[INPUT FOR THIS TASK]
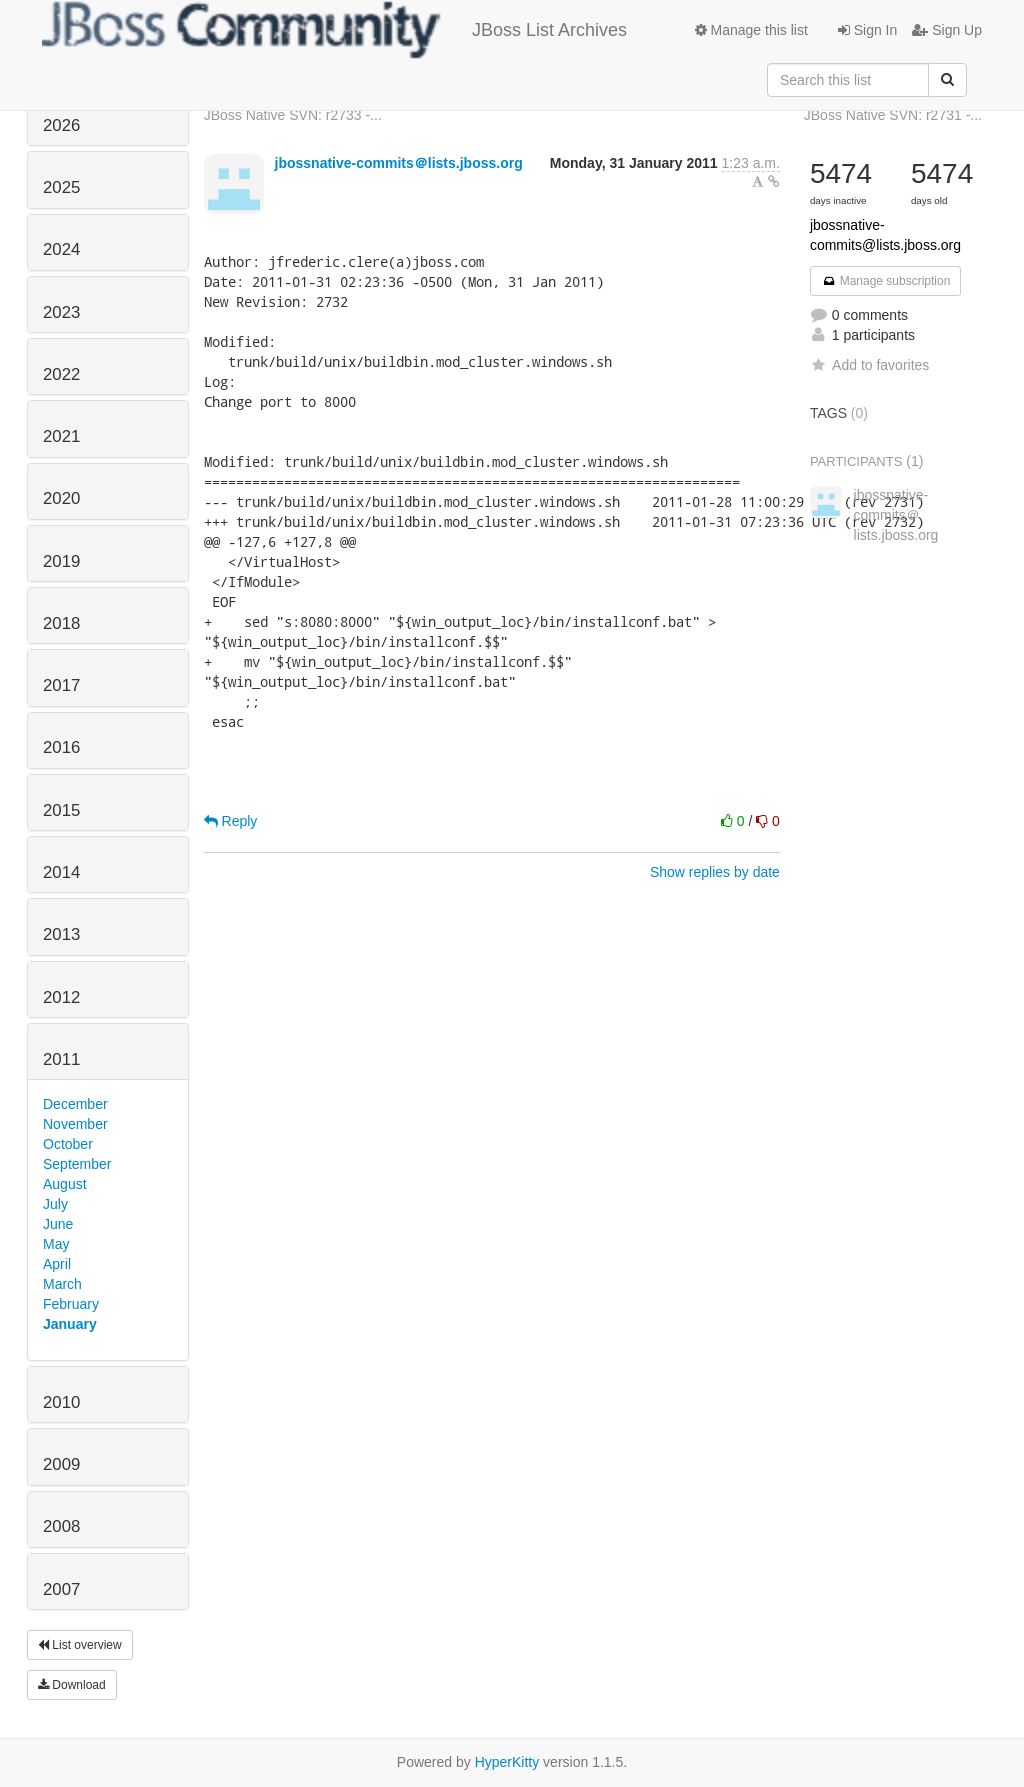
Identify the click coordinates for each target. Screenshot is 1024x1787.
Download (72, 1685)
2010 (61, 1402)
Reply (231, 821)
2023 (61, 312)
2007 (61, 1589)
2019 (61, 561)
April (57, 1264)
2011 (61, 1059)
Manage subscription (886, 281)
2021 (61, 436)
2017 (61, 685)
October (68, 1144)
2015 (61, 810)
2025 (61, 187)
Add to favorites (869, 365)
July (55, 1204)
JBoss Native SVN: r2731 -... (893, 115)
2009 (61, 1464)
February (71, 1304)
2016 (61, 747)
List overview (80, 1645)
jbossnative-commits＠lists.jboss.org (399, 163)
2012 (61, 997)
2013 (61, 934)
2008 (61, 1526)
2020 (61, 498)
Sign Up (947, 30)
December (75, 1104)
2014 (61, 872)
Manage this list (751, 30)
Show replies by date (715, 872)
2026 (61, 125)
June (58, 1224)
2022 (61, 374)
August (65, 1184)
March (62, 1284)
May (56, 1244)
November (75, 1124)
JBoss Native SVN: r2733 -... (293, 115)
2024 (61, 249)
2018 (61, 623)
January (70, 1324)
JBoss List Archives (334, 30)
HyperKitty (507, 1762)
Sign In (867, 30)
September (77, 1164)
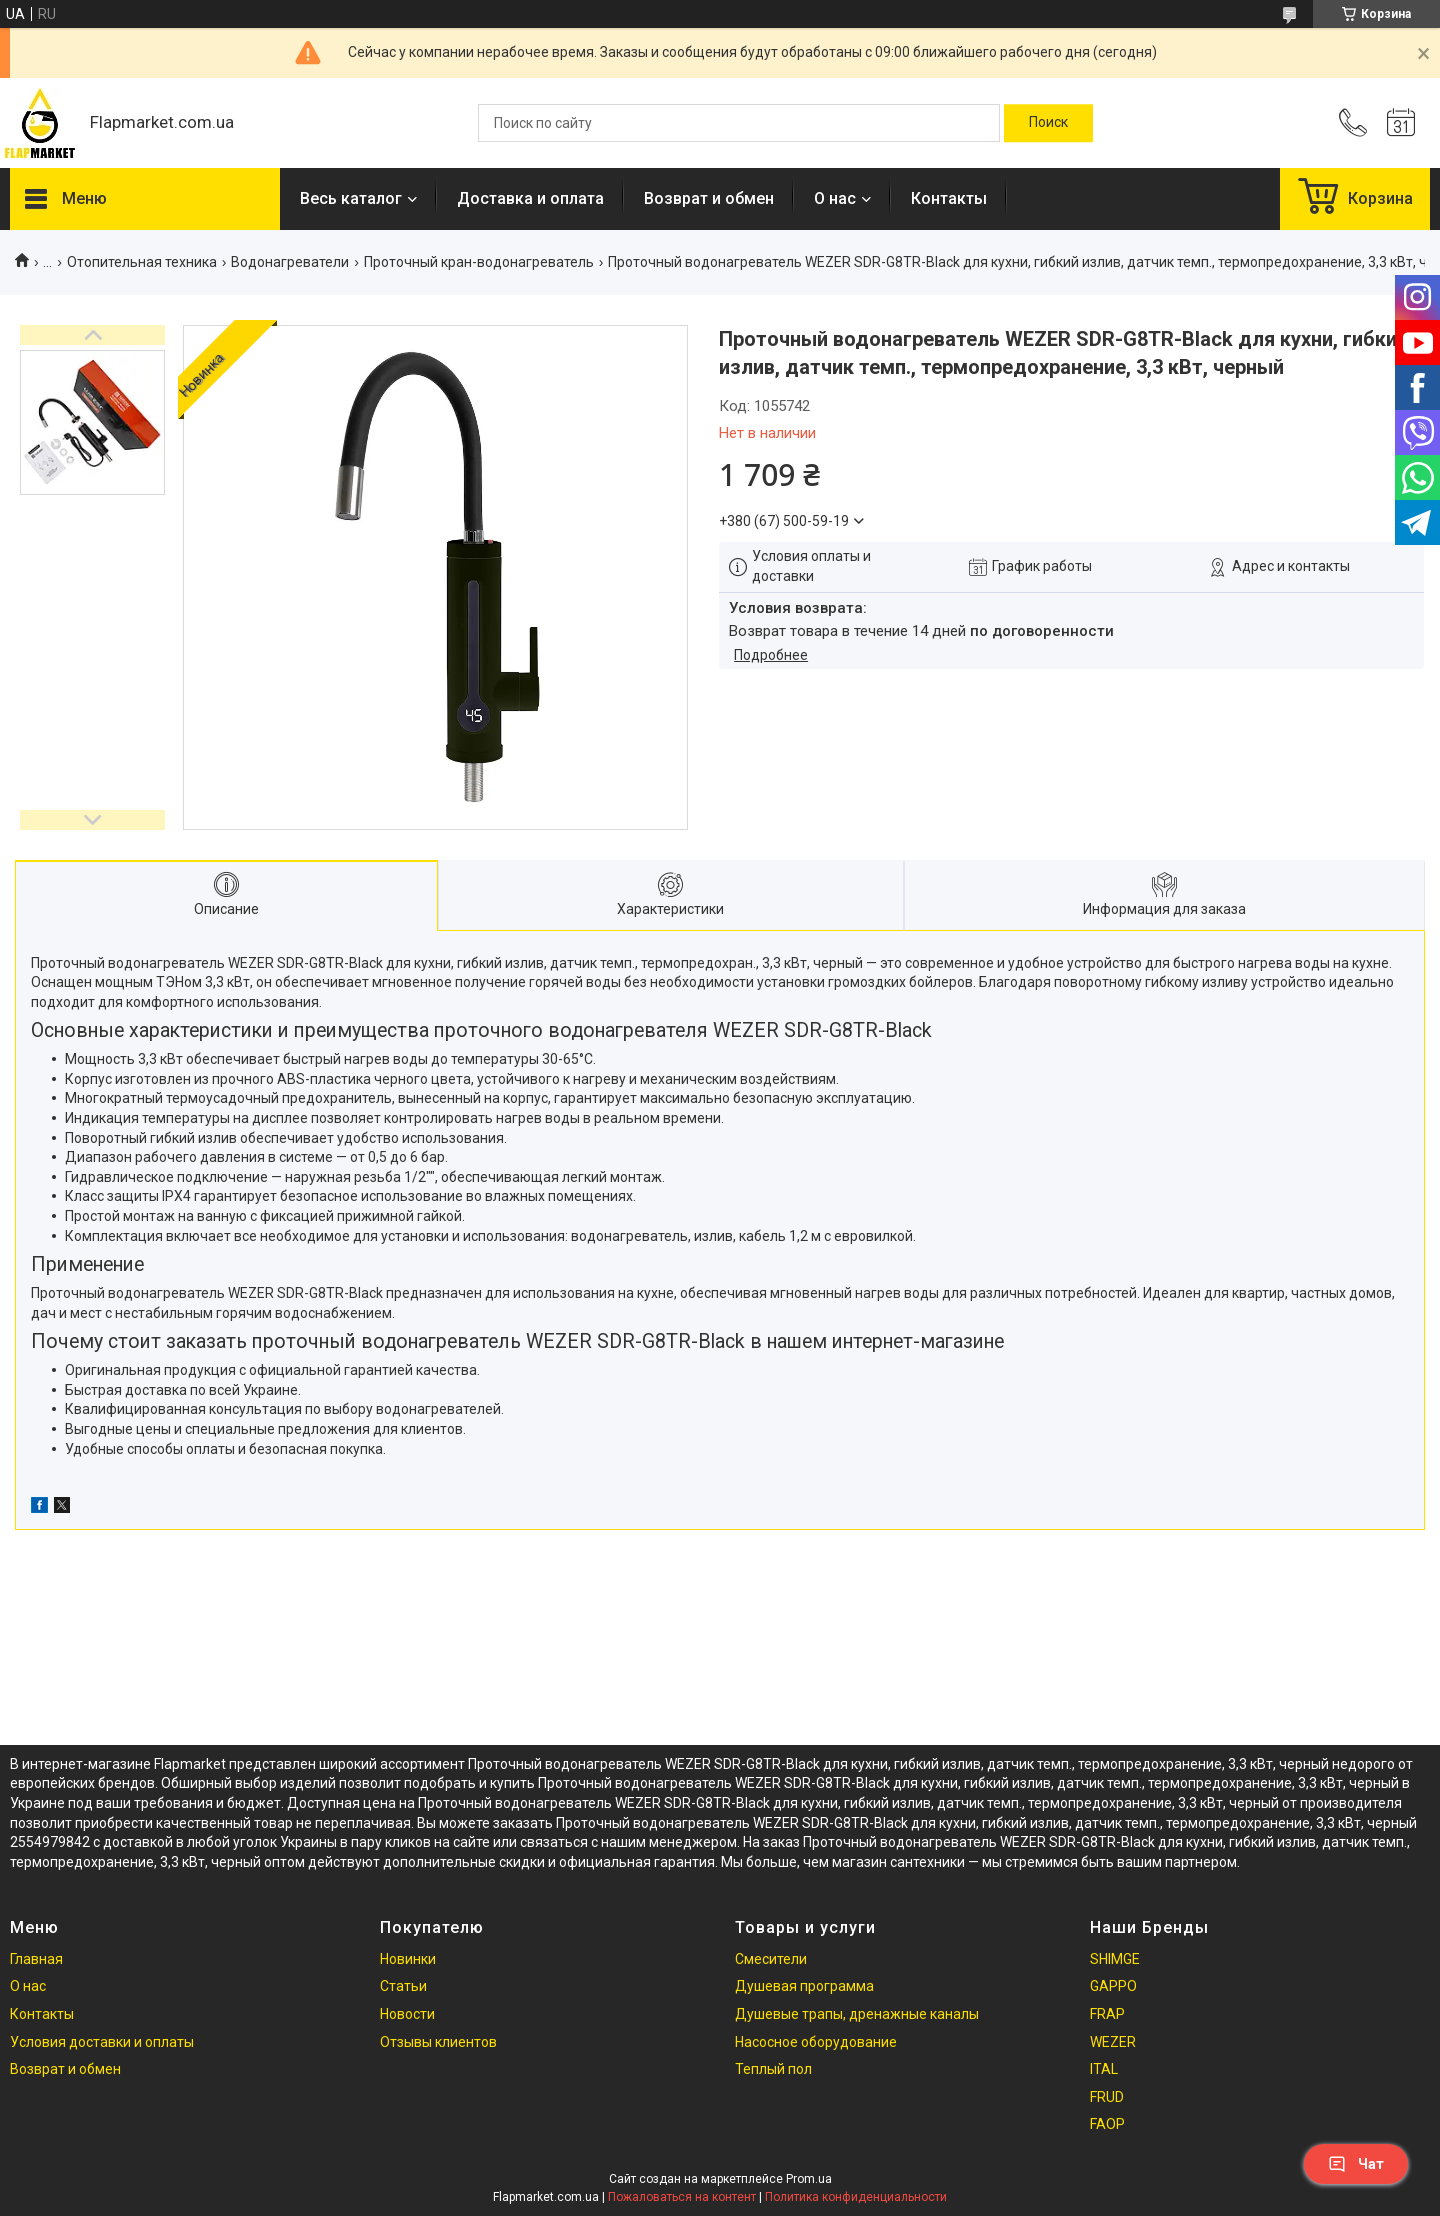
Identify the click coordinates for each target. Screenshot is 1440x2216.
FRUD (1107, 2097)
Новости (407, 2014)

[WORK REQUEST]
Would you copy out exactly the lines above that start at the one containing "2015 (61, 810)" and end at the one containing "JBoss List Archives (334, 30)", inclusive?

[FINAL ANSWER]
2015 (61, 810)
2025 (61, 187)
Add to favorites (869, 365)
July (55, 1204)
JBoss Native SVN: r2731 -... (893, 115)
2009 (61, 1464)
February (71, 1304)
2016 (61, 747)
List overview (80, 1645)
jbossnative-commits＠lists.jboss.org (399, 163)
2012 (61, 997)
2013 (61, 934)
2008 (61, 1526)
2020 (61, 498)
Sign Up (947, 30)
December (75, 1104)
2014 (61, 872)
Manage this list (751, 30)
Show replies by date (715, 872)
2026 (61, 125)
June (58, 1224)
2022 (61, 374)
August (65, 1184)
March (62, 1284)
May (56, 1244)
November (75, 1124)
JBoss Native SVN: r2733 -... (293, 115)
2024 (61, 249)
2018 (61, 623)
January (70, 1324)
JBoss List Archives (334, 30)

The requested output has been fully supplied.